Annotation of Multiword Expressions

Specialized tools are being developed for the automatic identification of multiword expressions (phrasemes and collocations) in corpora.

MWE lemmatization and tagging

Starting with the SYNv14 corpus, multiword expressions are annotated in corpora using new lemmas and tags linked to the MWE database LEMUR (Lexicon of Multiword Expressions). Tagging is currently in pilot version and builds on the older phraseme annotation method using the FRANTA tool (in Czech).

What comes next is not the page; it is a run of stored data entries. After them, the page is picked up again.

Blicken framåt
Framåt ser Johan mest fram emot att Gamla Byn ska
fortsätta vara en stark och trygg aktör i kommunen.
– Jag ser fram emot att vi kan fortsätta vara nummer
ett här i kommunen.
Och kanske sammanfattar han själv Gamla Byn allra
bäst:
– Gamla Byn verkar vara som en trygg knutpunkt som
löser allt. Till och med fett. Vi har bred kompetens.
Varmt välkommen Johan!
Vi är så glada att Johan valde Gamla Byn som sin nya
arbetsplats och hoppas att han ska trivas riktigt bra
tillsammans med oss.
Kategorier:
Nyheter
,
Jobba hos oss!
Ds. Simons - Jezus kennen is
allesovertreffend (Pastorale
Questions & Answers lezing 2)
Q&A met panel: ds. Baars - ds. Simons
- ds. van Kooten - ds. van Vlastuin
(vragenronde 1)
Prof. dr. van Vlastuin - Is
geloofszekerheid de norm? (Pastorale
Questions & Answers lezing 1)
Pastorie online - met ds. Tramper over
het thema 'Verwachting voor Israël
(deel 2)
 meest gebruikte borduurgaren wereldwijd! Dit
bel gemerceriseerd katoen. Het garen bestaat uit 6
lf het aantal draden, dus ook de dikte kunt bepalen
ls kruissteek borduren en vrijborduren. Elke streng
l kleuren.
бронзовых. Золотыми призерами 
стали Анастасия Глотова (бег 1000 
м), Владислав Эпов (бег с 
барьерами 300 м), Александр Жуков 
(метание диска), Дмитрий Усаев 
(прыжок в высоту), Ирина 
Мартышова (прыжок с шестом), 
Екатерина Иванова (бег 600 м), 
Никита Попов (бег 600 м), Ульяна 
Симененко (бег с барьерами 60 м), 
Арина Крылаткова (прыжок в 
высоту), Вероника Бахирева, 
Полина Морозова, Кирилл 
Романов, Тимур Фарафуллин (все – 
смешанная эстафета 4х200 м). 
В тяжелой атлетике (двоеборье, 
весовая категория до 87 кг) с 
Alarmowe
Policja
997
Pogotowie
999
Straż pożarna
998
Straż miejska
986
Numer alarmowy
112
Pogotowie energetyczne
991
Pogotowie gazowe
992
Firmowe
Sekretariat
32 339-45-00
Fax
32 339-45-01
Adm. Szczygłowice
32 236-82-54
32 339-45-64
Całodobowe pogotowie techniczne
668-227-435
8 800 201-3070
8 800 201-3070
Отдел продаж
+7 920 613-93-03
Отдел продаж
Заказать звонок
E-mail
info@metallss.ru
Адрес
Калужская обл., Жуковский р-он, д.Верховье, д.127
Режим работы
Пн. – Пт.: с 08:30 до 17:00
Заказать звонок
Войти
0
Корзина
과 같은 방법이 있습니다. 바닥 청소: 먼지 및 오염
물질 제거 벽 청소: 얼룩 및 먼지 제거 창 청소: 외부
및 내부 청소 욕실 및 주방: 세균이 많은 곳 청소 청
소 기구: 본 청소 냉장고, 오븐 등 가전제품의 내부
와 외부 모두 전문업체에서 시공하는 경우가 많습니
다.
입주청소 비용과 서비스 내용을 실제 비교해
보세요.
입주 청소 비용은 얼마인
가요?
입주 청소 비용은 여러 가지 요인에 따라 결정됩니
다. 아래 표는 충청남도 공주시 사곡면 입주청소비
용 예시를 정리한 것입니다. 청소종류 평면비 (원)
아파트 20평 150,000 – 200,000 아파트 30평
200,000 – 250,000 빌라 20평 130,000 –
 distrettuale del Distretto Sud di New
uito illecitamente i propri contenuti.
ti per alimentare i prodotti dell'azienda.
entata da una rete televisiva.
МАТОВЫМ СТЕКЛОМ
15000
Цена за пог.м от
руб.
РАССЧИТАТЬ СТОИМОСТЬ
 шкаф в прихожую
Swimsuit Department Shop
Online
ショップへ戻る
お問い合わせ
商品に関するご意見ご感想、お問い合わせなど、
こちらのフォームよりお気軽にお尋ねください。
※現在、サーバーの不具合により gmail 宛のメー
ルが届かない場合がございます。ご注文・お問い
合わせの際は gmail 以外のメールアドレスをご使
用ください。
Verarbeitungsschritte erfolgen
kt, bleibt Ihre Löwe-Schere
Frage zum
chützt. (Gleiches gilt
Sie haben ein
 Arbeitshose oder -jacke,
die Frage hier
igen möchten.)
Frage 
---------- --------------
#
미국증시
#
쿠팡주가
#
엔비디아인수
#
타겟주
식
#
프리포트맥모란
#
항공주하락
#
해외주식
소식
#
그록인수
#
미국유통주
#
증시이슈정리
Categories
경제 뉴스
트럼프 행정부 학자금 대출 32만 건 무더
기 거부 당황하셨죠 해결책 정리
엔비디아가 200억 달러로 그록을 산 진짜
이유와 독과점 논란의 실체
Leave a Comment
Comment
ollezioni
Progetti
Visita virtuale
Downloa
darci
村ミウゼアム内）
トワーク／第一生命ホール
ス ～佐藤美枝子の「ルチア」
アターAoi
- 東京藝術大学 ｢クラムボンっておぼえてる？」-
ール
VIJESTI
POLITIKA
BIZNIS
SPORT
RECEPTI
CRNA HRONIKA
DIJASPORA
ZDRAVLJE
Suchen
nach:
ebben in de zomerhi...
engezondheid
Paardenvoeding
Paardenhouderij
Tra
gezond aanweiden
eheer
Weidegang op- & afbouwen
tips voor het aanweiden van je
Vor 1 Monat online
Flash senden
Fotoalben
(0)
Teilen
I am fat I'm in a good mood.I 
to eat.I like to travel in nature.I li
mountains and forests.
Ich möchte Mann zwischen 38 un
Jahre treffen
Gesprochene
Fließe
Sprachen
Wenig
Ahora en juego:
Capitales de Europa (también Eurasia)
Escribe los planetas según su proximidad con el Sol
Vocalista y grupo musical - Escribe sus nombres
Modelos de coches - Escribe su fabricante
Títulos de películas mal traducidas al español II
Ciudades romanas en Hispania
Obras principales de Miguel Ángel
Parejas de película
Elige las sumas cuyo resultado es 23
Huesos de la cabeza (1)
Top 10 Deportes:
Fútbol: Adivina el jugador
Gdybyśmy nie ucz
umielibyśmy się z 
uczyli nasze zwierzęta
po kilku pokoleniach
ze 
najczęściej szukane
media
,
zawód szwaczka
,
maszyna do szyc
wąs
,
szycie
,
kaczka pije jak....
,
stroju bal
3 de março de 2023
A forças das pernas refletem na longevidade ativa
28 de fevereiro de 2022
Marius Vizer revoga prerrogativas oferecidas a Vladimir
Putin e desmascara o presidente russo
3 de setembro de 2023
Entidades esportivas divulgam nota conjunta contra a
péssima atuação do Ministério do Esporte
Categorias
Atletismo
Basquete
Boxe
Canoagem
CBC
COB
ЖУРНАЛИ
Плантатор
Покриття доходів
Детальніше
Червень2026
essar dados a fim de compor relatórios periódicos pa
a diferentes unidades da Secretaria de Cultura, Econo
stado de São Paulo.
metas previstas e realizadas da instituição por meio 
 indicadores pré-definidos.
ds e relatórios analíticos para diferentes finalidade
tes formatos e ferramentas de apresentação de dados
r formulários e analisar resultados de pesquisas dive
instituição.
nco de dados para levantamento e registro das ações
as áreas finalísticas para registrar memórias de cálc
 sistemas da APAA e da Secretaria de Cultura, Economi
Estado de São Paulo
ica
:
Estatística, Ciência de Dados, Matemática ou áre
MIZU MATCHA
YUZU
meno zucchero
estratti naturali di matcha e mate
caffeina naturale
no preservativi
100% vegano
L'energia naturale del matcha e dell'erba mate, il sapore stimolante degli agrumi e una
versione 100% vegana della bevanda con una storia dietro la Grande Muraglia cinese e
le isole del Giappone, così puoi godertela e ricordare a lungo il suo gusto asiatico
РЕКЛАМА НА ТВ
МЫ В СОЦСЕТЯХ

Automatic tagging of MWEs has some shortcomings. First of all, it does not claim to be exhaustive, so many expressions are not included in the database. Furthermore, it is necessary to take into account that some expressions may not be found at all (for example, because their non-standard realization has not been detected), or, conversely, their use in a literal sense may be marked as a phraseme (e.g. Kocour si líže rány, které mu způsobil sousedův pes.).

Two attributes are used for the annotation: mwe_lemma and mwe_tag:

Older method of MWE lemmatization and tagging

FRANTA tool (FRazémová ANotace a Textová Analýza ‘Phraseme annotation and text analysis’) was used for MWE annotation in the SYN corpora (versions 4-13). More detailed information is available on the specialized page (in Czech).